Teutoburg Forest Museum

Kalkriese, Lower Saxony

Every German child learns this story at some point: One day at the end of summer 9 AD, three legions of the Roman army marched into the Teutoburg forest… and never came out. 

Soldiers sent after the vanished legions discovered that they had been slaughtered to a man.

Arminius, a German who had been raised as a Roman commander, had betrayed the three legions to local Germanic tribes, who ambushed them while marching through the forest. 

Today, the probable site of the battle – we can’t entirely be sure – is marked by a museum called the Varusschlacht Museum (Literally ‘Varus Battle Museum’, named after the loyal Roman commander). 

The highlights here are the finds – made all the more eerie by the knowledge that they were looted and discarded from the legionaries in the hours following the ambush. 

German Romanticism Museum

Frankfurt, Hesse

The Romantic era of art, music and literature is one of Germany’s greatest cultural gifts to the world, encompassing the work of poets such as Goethe and Schiller, composers like Beethoven and artists in the vein of Caspar David Friedrich.

Established in 2021 next to the house where Johann Wolfgang von Goethe was born, the German Romanticism Museum is the world’s largest collection of objects related to the Romantic movement. 

In addition to artefacts from some of the greatest names in German romanticism, in 2024, you’ll find a major exhibition exploring Goethe’s controversial 1774 novel, ‘The Sorrows of Young Werther’, and another on the forest as depicted as dark and dramatic in the art of the period. 

Gutenberg Castle

Haßmersheim, Baden-Württemberg

Sometimes being a smaller castle is a good thing. The relatively small size and location of Guttenburg Castle, above the River Neckar near Heilbronn, protected it from war and damage over eight hundred years – it’s now the best preserved Staufer-era castle in the country.

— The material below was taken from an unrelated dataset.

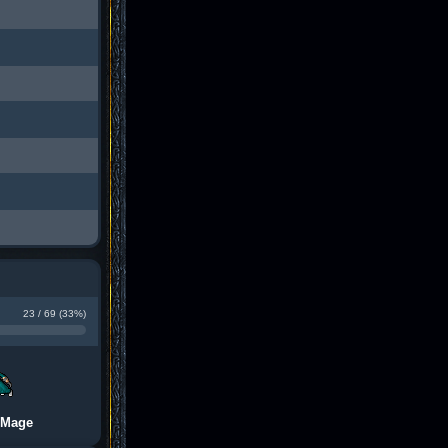
23 / 69 (33%)
 Mage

While the castle is still occupied by the Barons of Gemmingen-Guttenberg, the castle now also contains a museum, that uses the remarkably well-preserved castle interiors to explore centuries of its history – and the individuals that passed through it.

After you’ve explored the museum—and the current exhibition that uses Lego to document life in the Middle Ages —it’s also possible to eat at the castle’s tavern and stay overnight!